Julie Buxbaum mixes comedy and tragedy, love and loss, pain and elation, in her debut YA novel filled with characters who will come to feel like friends.
3.5 Drink Me Potions
(1) I just finished it and let me tell you. The ending was perfect. P-E-R-F-E-C-T. Others say it was a bit rushed and there could’ve been more, but I think it was the proper place and way to end it off because of the way Julie Buxbaum set it all up from the start.
Let me start from the beginning (in which it might make more sense with my ramblings that way).
(2) I initially didn’t like this book. At all. Was thinking it pushed 2 stars at most. It wasn’t necessarily ’cause Jessie’s all sad and lonely and nothing seems to be going right in her life with her familial situation. And not necessarily ’cause it was slow. It might just be a slow accumulation of all these things happening to her at the less-than-fast pace it was going. The only thing that kept me somewhat interested was the Somebody Nobody (otherwise known as SN, of course) angle which really kept me guessing (I’ll come back to this later).
Heck, around this time, I wished I was able to escape Jessie’s life as much as she did. I suppose that should account for something if the writing brought out such a strong emotion in me too.
It got to the point where I needed to take a week-long break from this novel at around the halfway mark. But when I came back to it, it was like opening my eyes to a whole new story. Yes, Jessie still was hurting from her change in environment and situation with her dad and steppeoples, but it didn’t feel like just whining anymore. She really was like a ninja, a kick-ass fighter who could maker he way through hard stuff alone even if at the time she didn’t realize she could be so strong.

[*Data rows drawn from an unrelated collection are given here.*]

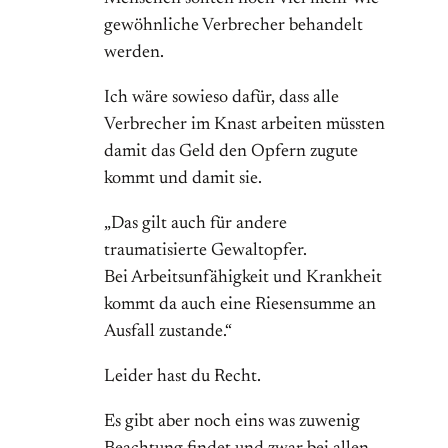
gewöhnliche Verbrecher behandelt
werden.
Ich wäre sowieso dafür, dass alle
Verbrecher im Knast arbeiten müssten
damit das Geld den Opfern zugute
kommt und damit sie.
„Das gilt auch für andere
traumatisierte Gewaltopfer.
Bei Arbeitsunfähigkeit und Krankheit
kommt da auch eine Riesensumme an
Ausfall zustande.“
Leider hast du Recht.
Es gibt aber noch eins was zuwenig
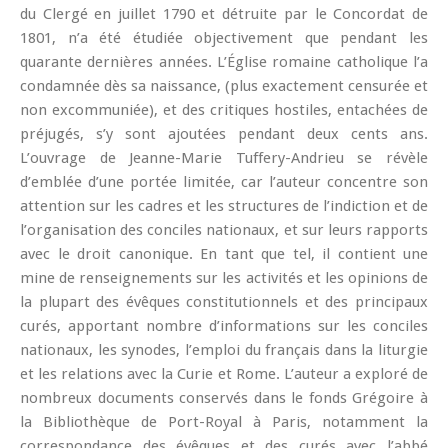
du Clergé en juillet 1790 et détruite par le Concordat de
1801, n’a été étudiée objectivement que pendant les
quarante dernières années. L’Église romaine catholique l’a
condamnée dès sa naissance, (plus exactement censurée et
non excommuniée), et des critiques hostiles, entachées de
préjugés, s’y sont ajoutées pendant deux cents ans.
L’ouvrage de Jeanne-Marie Tuffery-Andrieu se révèle
d’emblée d’une portée limitée, car l’auteur concentre son
attention sur les cadres et les structures de l’indiction et de
l’organisation des conciles nationaux, et sur leurs rapports
avec le droit canonique. En tant que tel, il contient une
mine de renseignements sur les activités et les opinions de
la plupart des évêques constitutionnels et des principaux
curés, apportant nombre d’informations sur les conciles
nationaux, les synodes, l’emploi du français dans la liturgie
et les relations avec la Curie et Rome. L’auteur a exploré de
nombreux documents conservés dans le fonds Grégoire à
la Bibliothèque de Port-Royal à Paris, notamment la
correspondance des évêques et des curés avec l’abbé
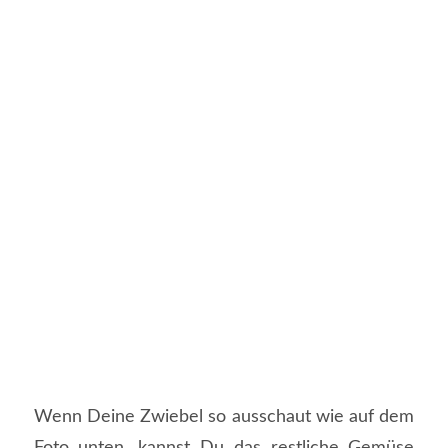
Wenn Deine Zwiebel so ausschaut wie auf dem
Foto unten, kannst Du das restliche Gemüse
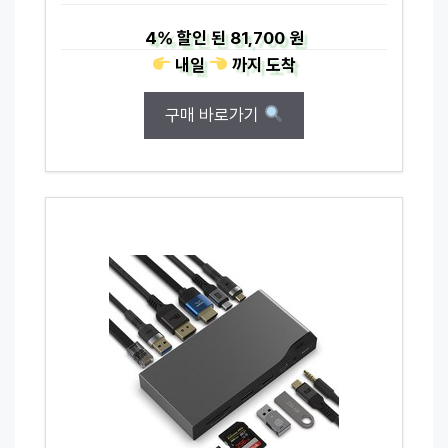
4%
할인 된
81,700 원
내일
까지
도착
구매 바로가기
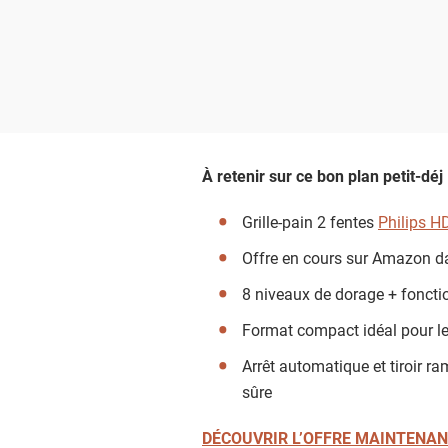
À retenir sur ce bon plan petit-déj
Grille-pain 2 fentes
Philips 
Offre en cours sur Amazon da
8 niveaux de dorage + foncti
Format compact idéal pour le
Arrêt automatique et tiroir r
sûre
DÉCOUVRIR L’OFFRE MAINTENA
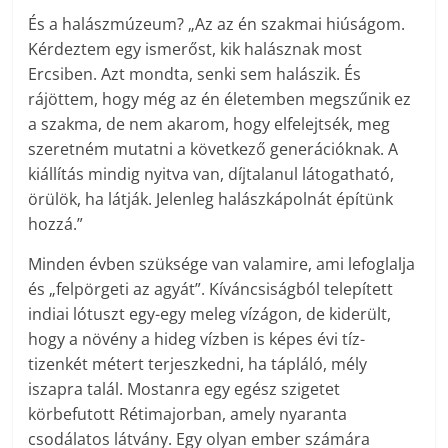
És a halászmúzeum? „Az az én szakmai hiúságom.
Kérdeztem egy ismerőst, kik halásznak most
Ercsiben. Azt mondta, senki sem halászik. És
rájöttem, hogy még az én életemben megszűnik ez
a szakma, de nem akarom, hogy elfelejtsék, meg
szeretném mutatni a következő generációknak. A
kiállítás mindig nyitva van, díjtalanul látogatható,
örülök, ha látják. Jelenleg halászkápolnát építünk
hozzá.”
Minden évben szüksége van valamire, ami lefoglalja
és „felpörgeti az agyát”. Kíváncsiságból telepített
indiai lótuszt egy-egy meleg vízágon, de kiderült,
hogy a növény a hideg vízben is képes évi tíz-
tizenkét métert terjeszkedni, ha tápláló, mély
iszapra talál. Mostanra egy egész szigetet
körbefutott Rétimajorban, amely nyaranta
csodálatos látvány. Egy olyan ember számára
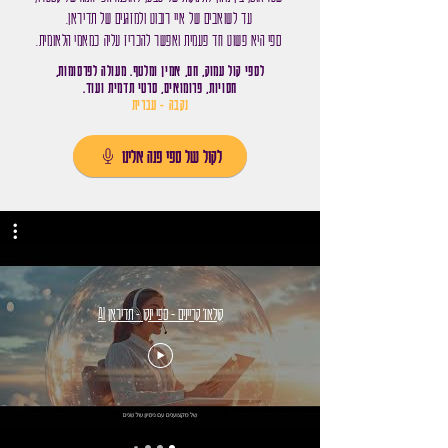
עד לשואבים של איי רובוט ולמזגנים של תדיראן.
ספי היא פשוט חד פעמית ואפשר להכריז עליה כמאמי הלאומית.
לספי קול עמוק, חם, אמין ומלטף. מעולה לפרסומות,
חסויות, פרומואים, סרטי תדמית ועוד.
נקבה - עברית
לקול של ספי פנה אלינו
קולאז' קריינים - ספי ינקו - תדיראן AI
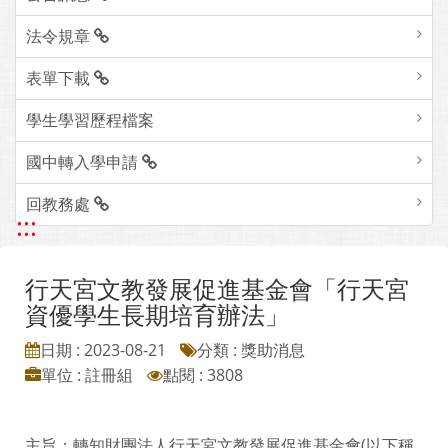
法令規章
表單下載
學生學習歷程檔案
國中轉入學申請
回教務處
:::
行天宮文教發展促進基金會「行天宮
資優學生長期培育辦法」
日期 : 2023-08-21
分類 : 獎助消息
單位 : 註冊組
點閱 : 3808
主旨：轉知財團法人行天宮文教發展促進基金會(以下稱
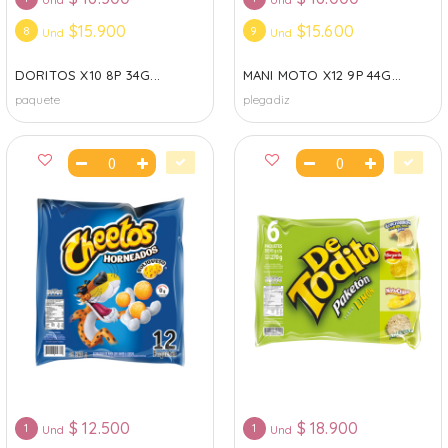
Und
Und
$15.900
$15.600
8
9
Und
Und
DORITOS X10 8P 34G...
MANI MOTO X12 9P 44G...
paquete
plegadiz
$
12.500
$
18.900
1
1
Und
Und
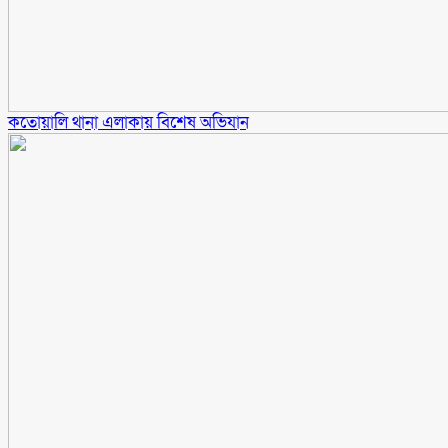
কতোয়ালি থানা এলাকায় বিশেষ অভিযান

Jessie grew a lot in the second half. And what made me inhale this part so fast was that she was relatable. No, I never lost a parent (and I don’t wish that to happen any time soon), but her insecurities and her with to be seen was all very real. The pain and loss she felt were also a huge part of who she was, and it may have been annoying at first when it was all that her character seemed to be, but I wouldn’t exchange this part of her now ’cause it helped her figure things out about herself and learn to take a step forward in moving on, little by little. She didn’t solve anything big about her grief for her mom, but the little things do matter. Like patching things up a bit with her remaining parent and learning to tolerate (may I even say “love” even?) her stepbrother and stepmom. Nothing is 100% wrapped up, but these things were a start to hopefully a realistic (but happy) story for Jessie.
(3) Now, my fav. part and what cemented this story together (in my honest opinion) was SN. And his identity. I thought I knew who he was from the start, yet Buxbaum made me guess and re-guess as she threw out red herrings and what not.
And I wanted to know because SN’s conversations with Jessie were absolutely amazing. Their little game of telling each other 3 things (where the title was obviously taken from) about themselves each day was fun yet also made opening themselves up to each other easier. Their honesty about what they feel was real. Their connection over loss and grief was potent, but they knew that the other understood. That even when they felt so alone in their every day life, they were still seen.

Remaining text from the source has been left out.